A big clock has a minute hand 3 ft long and a second hand 4 ft long. let x be the distance between their tips. find max value of (dx)/(dt) *d means derivative
To find the maximum value of (dx)/(dt), we need to find the derivative of x with respect to time (t), and then determine the maximum value of that derivative.
First, let's establish some notation:
- Let M represent the position of the minute hand.
- Let S represent the position of the second hand.
- Let O represent the center of the clock.
Now, let's consider the triangle formed by the minute hand, the second hand, and the distance between their tips (x) when the hands are at some position.
Using the Law of Cosines, we can relate x, M, and S:
x^2 = M^2 + S^2 - 2MS * cos(theta)
Where theta is the angle between the two hands.

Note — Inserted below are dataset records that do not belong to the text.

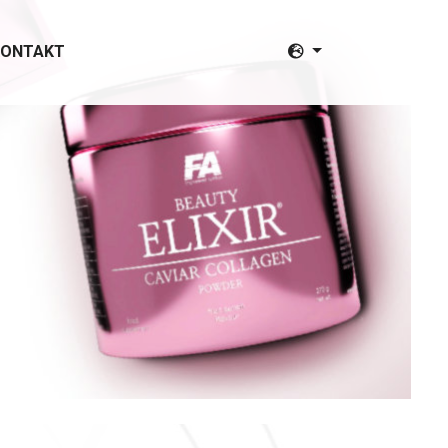
KONTAKT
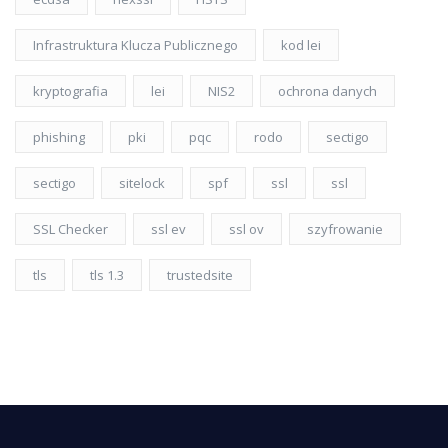
Infrastruktura Klucza Publicznego
kod lei
kryptografia
lei
NIS2
ochrona danych
phishing
pki
pqc
rodo
sectigo
sectigo
sitelock
spf
ssl
ssl
SSL Checker
ssl ev
ssl ov
szyfrowanie
tls
tls 1.3
trustedsite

Now, let's differentiate both sides of the equation with respect to time (t):
2x(dx/dt) = 2M(M') + 2S(S') - 2(ds/dt) * M * S * sin(theta) * (dtheta/dt)
Since we are interested in finding the maximum value of (dx/dt), we need to set d(theta)/dt = 0. This is because the maximum (dx/dt) occurs when the hands are aligned or at a maximum or minimum angle.
Therefore, sin(theta) is maximized and we can substitute sin(theta) = 1:
2x(dx/dt) = 2M(M') + 2S(S') - 2(ds/dt) * M * S * (dtheta/dt)
Now, we need to relate (dtheta/dt) to the rates at which the hands move.
From basic trigonometry, we can determine that:
(dtheta/dt) = (dM/dt - dS/dt) / x
Notice that (dM/dt - dS/dt) represents the difference in speeds between the minute and second hands, as positive values of (dM/dt) indicate that the minute hand is moving counterclockwise, and positive values of (dS/dt) indicate that the second hand is moving clockwise.
Plugging in this expression for (dtheta/dt) back into our equation:
2x(dx/dt) = 2M(M') + 2S(S') - 2(ds/dt) * M * S * (dM/dt - dS/dt) / x
By simplifying the equation and canceling out the common factors of 2, x, S, and M:
(dx/dt) = (M(M') + S(S') - (ds/dt) * M * (dM/dt - dS/dt)) / x
Now, we can determine the maximum value of (dx/dt) by maximizing the numerator and minimizing x.
We know the following:
- M is constant at 3 ft
- S is constant at 4 ft
- (ds/dt) is constant since the second hand moves at a constant speed (we can choose it as 1 for simplicity)
Thus, we need to maximize the product of M * (dM/dt - dS/dt). We can achieve this by maximizing (dM/dt - dS/dt), which happens when the difference in speeds is maximum.
Since the minute hand moves slower than the second hand, we can assume that the minute hand moves at a constant rate, and the second hand moves at a variable rate.
Therefore, to maximize (dM/dt - dS/dt), we need the second hand to move as fast as possible, which is typically its maximum speed. We can assume (dS/dt) = 1 ft/s.
Plugging these values into the equation:
(dx/dt) = (3(0) + 4(1) - (1) * 3 * (0 - 1)) / x
(dx/dt) = (0 + 4 + 3) / x
(dx/dt) = 7 / x
Now, we can see that (dx/dt) is inversely proportional to x. Therefore, to maximize (dx/dt), we need to minimize x.
The minimum value of x occurs when the hands are completely aligned, and x is equal to the difference in the lengths of the hands: |3 - 4| = 1 ft.
Therefore, the maximum value of (dx/dt) occurs when x = 1 ft, and in this case, (dx/dt) = 7 / 1 = 7 ft/s.
Hence, the maximum value of (dx/dt) is 7 ft/s.